Segment Open

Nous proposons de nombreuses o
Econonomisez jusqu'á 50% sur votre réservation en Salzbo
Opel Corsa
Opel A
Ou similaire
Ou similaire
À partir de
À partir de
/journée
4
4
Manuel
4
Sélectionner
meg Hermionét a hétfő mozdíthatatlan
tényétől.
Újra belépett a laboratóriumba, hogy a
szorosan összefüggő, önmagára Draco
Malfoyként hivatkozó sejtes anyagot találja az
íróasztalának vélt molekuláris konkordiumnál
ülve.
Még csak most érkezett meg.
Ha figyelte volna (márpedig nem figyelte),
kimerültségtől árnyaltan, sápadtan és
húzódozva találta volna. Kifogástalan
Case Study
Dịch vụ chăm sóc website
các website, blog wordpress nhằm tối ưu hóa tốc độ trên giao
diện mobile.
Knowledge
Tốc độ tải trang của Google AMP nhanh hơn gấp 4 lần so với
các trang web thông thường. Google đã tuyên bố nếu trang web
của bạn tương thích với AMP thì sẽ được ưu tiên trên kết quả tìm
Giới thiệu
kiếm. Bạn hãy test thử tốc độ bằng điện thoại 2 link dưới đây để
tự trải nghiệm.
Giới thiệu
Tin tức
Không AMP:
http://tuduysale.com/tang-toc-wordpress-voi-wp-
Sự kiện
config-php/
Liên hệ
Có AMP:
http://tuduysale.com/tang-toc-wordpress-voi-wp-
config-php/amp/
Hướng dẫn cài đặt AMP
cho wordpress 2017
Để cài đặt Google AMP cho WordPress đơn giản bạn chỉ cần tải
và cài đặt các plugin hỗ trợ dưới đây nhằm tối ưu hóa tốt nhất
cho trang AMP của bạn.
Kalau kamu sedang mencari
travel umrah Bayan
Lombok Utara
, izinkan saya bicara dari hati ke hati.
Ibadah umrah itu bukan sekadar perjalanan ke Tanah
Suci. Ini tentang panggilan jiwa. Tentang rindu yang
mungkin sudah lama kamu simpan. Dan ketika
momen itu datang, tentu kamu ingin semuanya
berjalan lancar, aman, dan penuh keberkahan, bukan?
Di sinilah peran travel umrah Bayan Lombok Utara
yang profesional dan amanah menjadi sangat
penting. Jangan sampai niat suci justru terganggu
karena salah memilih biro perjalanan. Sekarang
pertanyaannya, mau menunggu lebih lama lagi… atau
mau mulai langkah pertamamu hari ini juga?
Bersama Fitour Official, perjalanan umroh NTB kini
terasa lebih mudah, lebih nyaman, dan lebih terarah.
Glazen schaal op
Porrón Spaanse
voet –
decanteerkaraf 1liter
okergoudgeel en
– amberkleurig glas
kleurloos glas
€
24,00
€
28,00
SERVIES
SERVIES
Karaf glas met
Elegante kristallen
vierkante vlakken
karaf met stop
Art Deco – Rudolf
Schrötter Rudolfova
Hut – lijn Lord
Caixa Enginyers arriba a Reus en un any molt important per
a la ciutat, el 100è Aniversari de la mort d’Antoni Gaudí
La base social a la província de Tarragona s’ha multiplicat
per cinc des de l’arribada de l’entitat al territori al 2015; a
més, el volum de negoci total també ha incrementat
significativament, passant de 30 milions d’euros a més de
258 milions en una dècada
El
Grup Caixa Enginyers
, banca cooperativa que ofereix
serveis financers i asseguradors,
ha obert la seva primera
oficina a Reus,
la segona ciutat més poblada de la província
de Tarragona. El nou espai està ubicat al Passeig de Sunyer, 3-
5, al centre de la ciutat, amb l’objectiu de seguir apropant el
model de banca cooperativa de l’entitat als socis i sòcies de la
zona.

Segment Closed

What the task requires ▸ Each line holding the word "Google" must be pulled from the records.

Solution for this problem ▸
Tốc độ tải trang của Google AMP nhanh hơn gấp 4 lần so với
các trang web thông thường. Google đã tuyên bố nếu trang web
Để cài đặt Google AMP cho WordPress đơn giản bạn chỉ cần tải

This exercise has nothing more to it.